Сказать, что Маша была жертвой в том безумном тандеме, значило бы – обмануть. Её изучали, но и она изучала. Она была экзотической птахой, но и он был необычным представителем мира полумифических носорогов и буйволов. Ему нравились изящные славянки породы ля рюс, но и её привлекали безумные татаро-монгольские парни. В общем, спустя два года бесконечной, скальпирующей душу химиотерапии они расстались. Оставив друг другу на память по выжженной пустыньке где-то в предгорьях извилин головного мозга и очажки заболоченности в прежде чистых реках сердечных камер. Он обнёс вновь созданную геологию высокими заборами и накрыл прочными саркофагами, поразвесив для пущей надежности таблички со значками радиоактивности и надписями: «Осторожно! Злая Маша Полякова! Опасно для жизни!» Она же, напротив, быстро погрузилась в пучины МЧС, полные красивых и не очень тел самцов, интересных и так себе характеров, решив, что душевный биогеоценоз восстановится сам собой.

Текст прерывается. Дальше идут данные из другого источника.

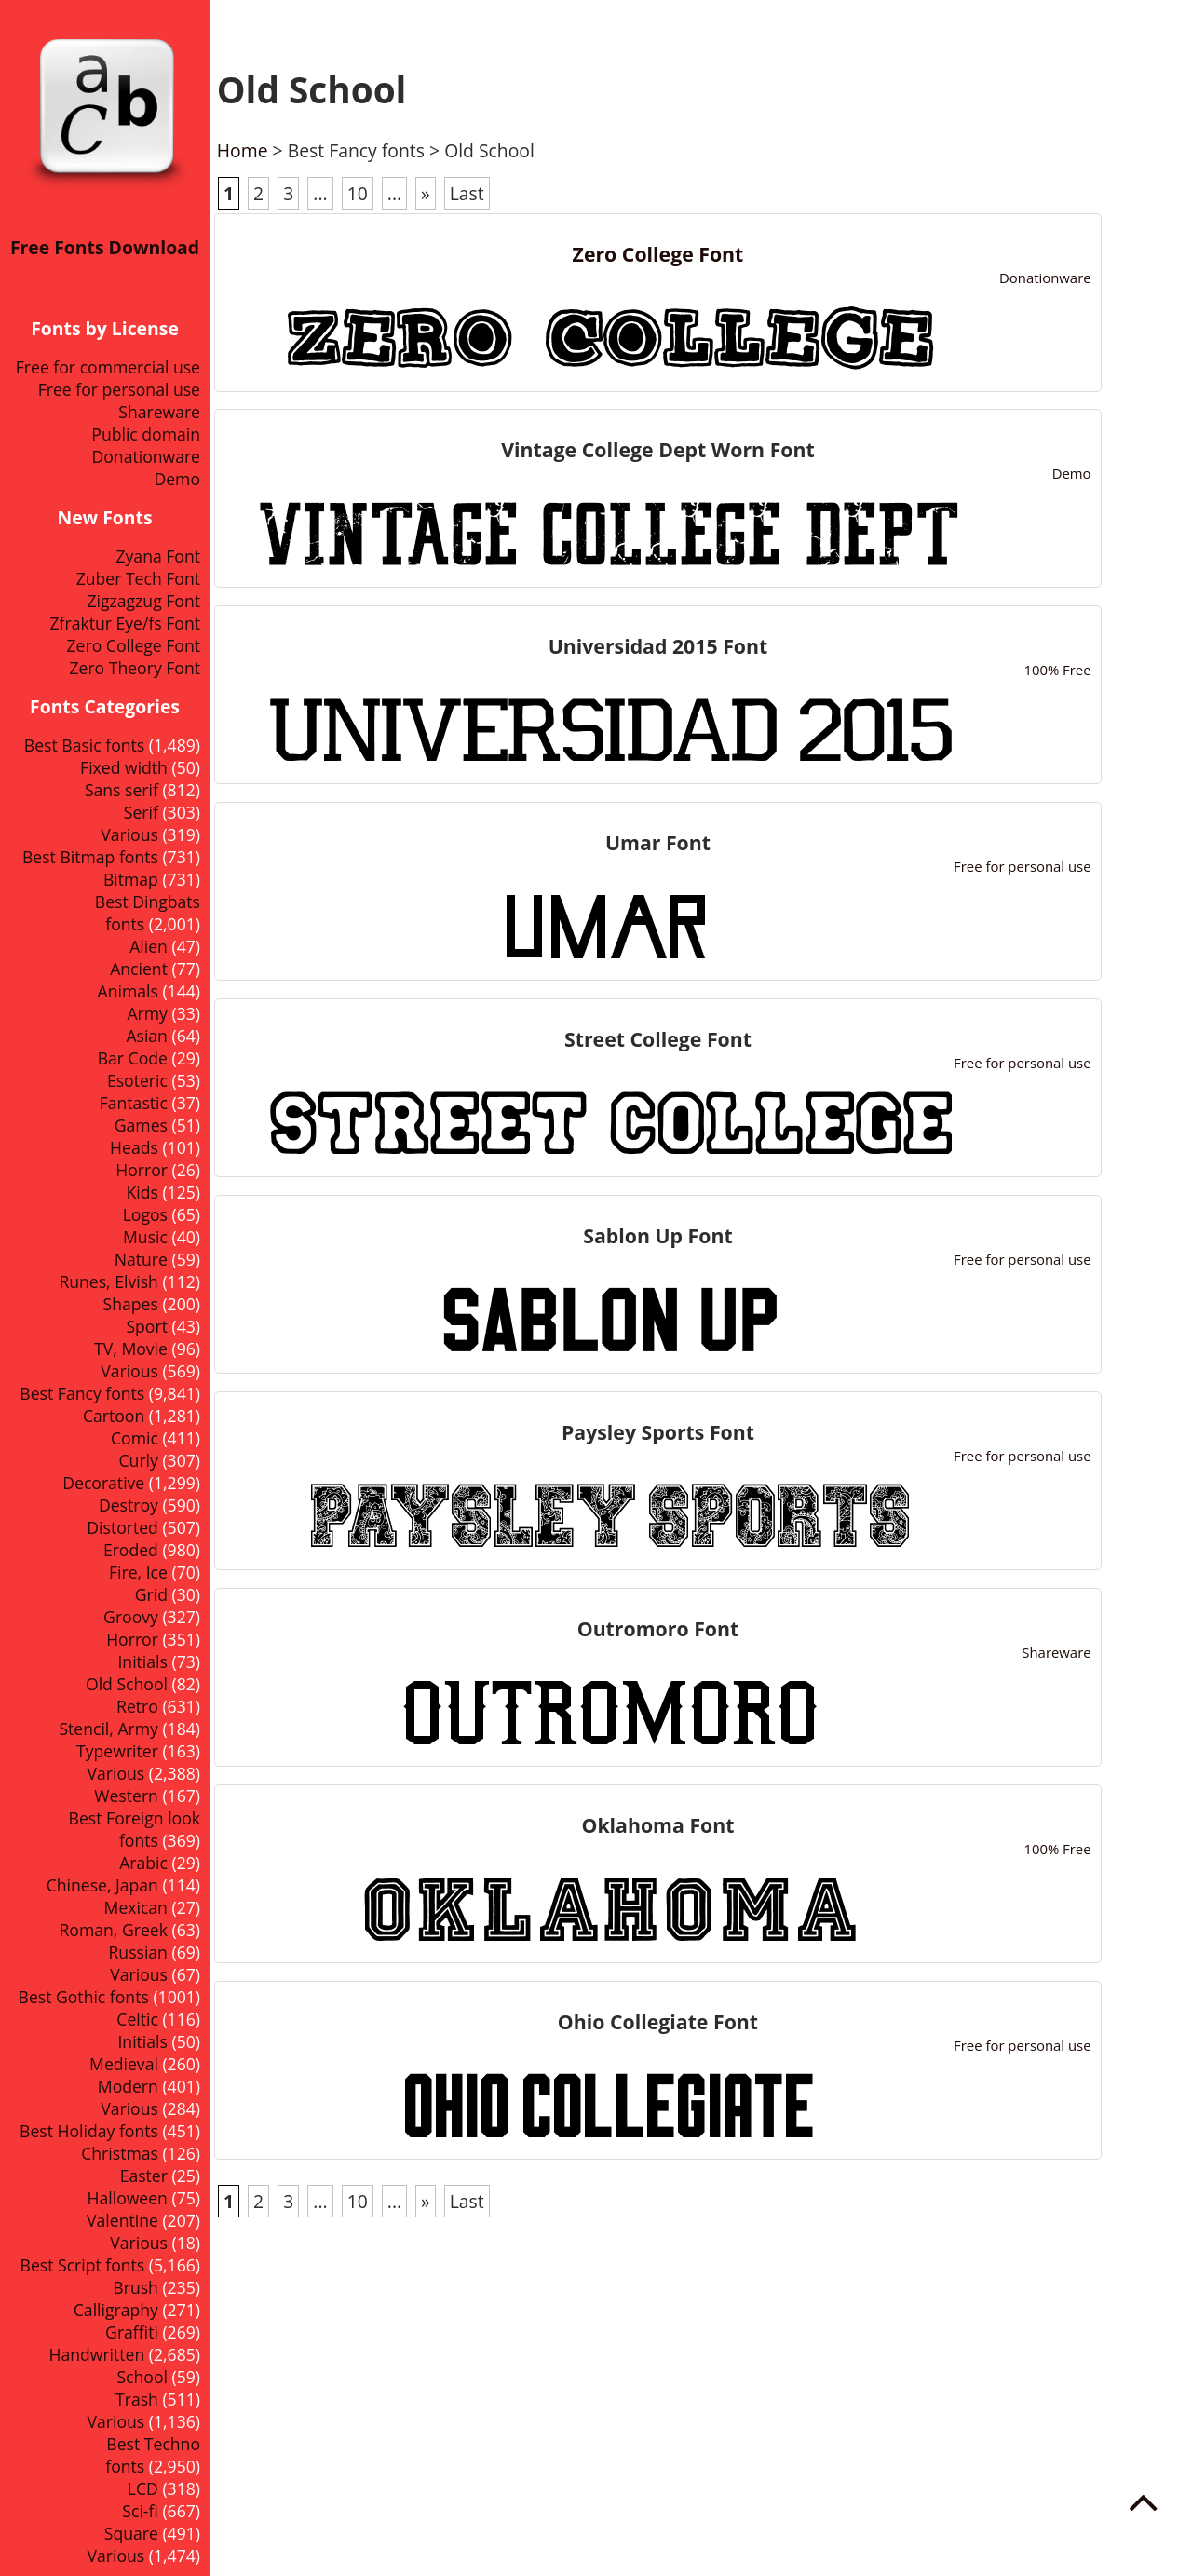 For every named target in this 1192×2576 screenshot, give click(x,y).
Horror (132, 1639)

А тут и очередная научная конференция приключилась. Надо сказать, что Мария Сергеевна, кроме лечебной работы, активно занималась и работой научной. Ещё с четвёртого курса. Тогда она активно помогала нынешнему академику, действительному члену, имеющему к тому же весьма светлую голову – тогда всего лишь профессору, – собирать материал на тему биофизики гестозов. Ибо вся их биохимия уже была выучена и ловить там было нечего. А вот под биофизику кряжистый мэр, скомкав кепку, лихо отвалил бюджетных средств, на славу побанкетничав с кем-то там из университета имени архангельского рыболова, светлая ему память. Рыболову, а не мэру. У последнего в тот момент не то родственница беременная была, не то правительственная программа, наказавшая усилить репродуктивное здоровье, – история умалчивает. Но поскольку профессора – биофизический и акушерско-гинекологический – давным-давно были соседями по дачам, так и тему совместную продвинули, чтобы быстрые разумом аспиранты поставляли бесперебойную качественную закуску во славу российской науки. А Маша была профессором профильным, замечена ещё во времена студенчества, как дева исполнительная и сообразительная, да ещё и анамнезом в виде академических родителей не запачканная. Работать будет за идею и обещание сразу после защитить кандидатскую на собственноручно наработанном материале. Так что после пар приезжала студентка Полякова в этот самый родильный дом и, засучив рукава, набирала кровушку у тематических беременных, разливала по эппендорфам,[46] центрифугировала, протоколы исследований записывала – в общем, трудилась, не покладая рук и не поднимая головы. Уже в интернатуре годную кандидатскую написала. Осталось запланироваться, выждать минимально положенное ВАКом[47] время и защититься. А тут, вот ведь какая незадача, один министерский наследник возжаждал учёной степени по-быстрому. У профессора появилась новая машина. А у Марии Сергеевны – новая тема. Очень перспективная и очень новая для страны. Большая честь за большую совесть.